DESCRIPTION OF THE TASK:
Take each line of the material that includes "اقتصاد" and copy it.

SOURCE INFORMATION:

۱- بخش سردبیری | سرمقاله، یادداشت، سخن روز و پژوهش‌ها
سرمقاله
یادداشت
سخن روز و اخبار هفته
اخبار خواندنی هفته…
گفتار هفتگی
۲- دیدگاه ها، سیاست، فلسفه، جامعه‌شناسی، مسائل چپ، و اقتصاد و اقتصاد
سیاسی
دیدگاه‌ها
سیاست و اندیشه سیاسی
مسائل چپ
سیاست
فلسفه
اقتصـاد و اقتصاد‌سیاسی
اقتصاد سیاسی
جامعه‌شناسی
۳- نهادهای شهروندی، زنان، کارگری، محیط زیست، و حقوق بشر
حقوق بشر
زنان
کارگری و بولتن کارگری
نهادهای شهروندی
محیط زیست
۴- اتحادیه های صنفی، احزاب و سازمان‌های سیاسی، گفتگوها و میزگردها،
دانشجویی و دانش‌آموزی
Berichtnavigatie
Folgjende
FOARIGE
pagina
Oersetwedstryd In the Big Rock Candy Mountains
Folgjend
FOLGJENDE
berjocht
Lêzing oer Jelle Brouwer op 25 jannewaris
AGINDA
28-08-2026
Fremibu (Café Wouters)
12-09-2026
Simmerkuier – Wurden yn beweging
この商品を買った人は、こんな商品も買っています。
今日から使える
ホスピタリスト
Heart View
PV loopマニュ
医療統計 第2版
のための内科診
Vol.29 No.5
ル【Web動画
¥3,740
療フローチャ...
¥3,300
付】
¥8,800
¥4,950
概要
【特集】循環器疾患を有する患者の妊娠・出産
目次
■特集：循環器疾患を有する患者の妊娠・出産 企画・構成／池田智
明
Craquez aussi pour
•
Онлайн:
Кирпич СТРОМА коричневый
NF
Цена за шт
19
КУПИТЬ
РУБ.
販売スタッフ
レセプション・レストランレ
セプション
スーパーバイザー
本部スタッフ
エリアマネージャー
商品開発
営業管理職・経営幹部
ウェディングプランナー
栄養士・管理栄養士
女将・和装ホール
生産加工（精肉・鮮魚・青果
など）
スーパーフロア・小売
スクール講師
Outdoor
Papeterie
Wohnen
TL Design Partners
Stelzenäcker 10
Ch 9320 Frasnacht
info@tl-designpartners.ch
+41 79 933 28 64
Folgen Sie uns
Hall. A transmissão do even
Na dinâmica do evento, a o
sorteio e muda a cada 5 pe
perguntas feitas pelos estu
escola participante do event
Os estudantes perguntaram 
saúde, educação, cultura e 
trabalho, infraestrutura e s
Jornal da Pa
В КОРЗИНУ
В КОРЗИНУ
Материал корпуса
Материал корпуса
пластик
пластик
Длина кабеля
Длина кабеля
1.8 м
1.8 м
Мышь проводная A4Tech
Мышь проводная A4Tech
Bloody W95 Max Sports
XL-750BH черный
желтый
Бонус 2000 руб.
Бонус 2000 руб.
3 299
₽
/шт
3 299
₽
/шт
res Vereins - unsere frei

---

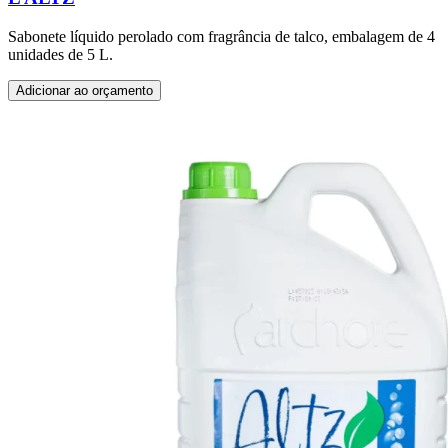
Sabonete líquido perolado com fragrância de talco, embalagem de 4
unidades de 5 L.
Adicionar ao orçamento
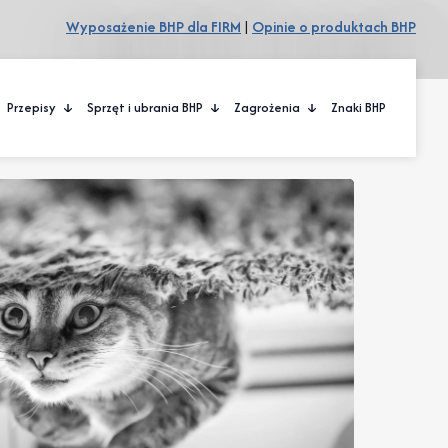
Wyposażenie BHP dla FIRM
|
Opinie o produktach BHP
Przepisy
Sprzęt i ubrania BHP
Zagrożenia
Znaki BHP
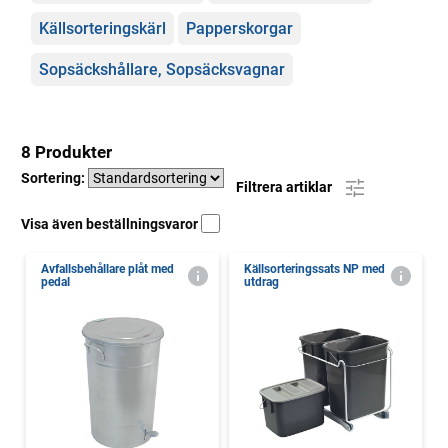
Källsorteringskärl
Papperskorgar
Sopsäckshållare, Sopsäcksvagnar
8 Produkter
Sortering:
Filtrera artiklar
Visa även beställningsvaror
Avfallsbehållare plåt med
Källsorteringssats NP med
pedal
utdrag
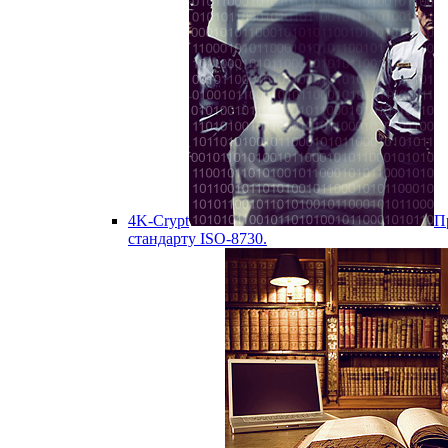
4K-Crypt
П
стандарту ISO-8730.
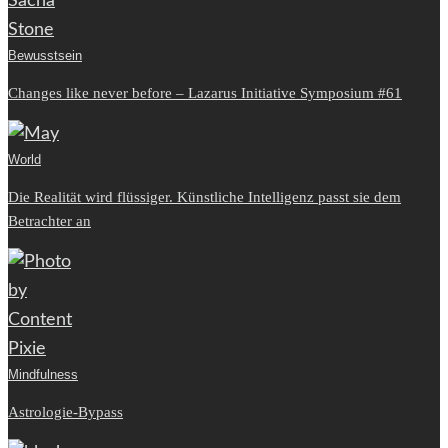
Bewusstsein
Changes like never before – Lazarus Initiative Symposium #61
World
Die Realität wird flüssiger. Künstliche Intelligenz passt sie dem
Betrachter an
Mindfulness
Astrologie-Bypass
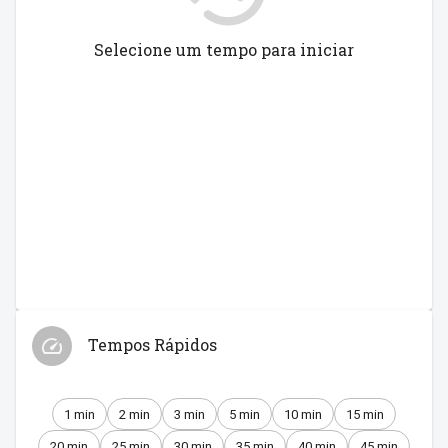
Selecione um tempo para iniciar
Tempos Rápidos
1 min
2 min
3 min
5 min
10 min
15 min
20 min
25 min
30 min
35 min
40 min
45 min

ANSWER SECTION:
۲- دیدگاه ها، سیاست، فلسفه، جامعه‌شناسی، مسائل چپ، و اقتصاد و اقتصاد
اقتصـاد و اقتصاد‌سیاسی
اقتصاد سیاسی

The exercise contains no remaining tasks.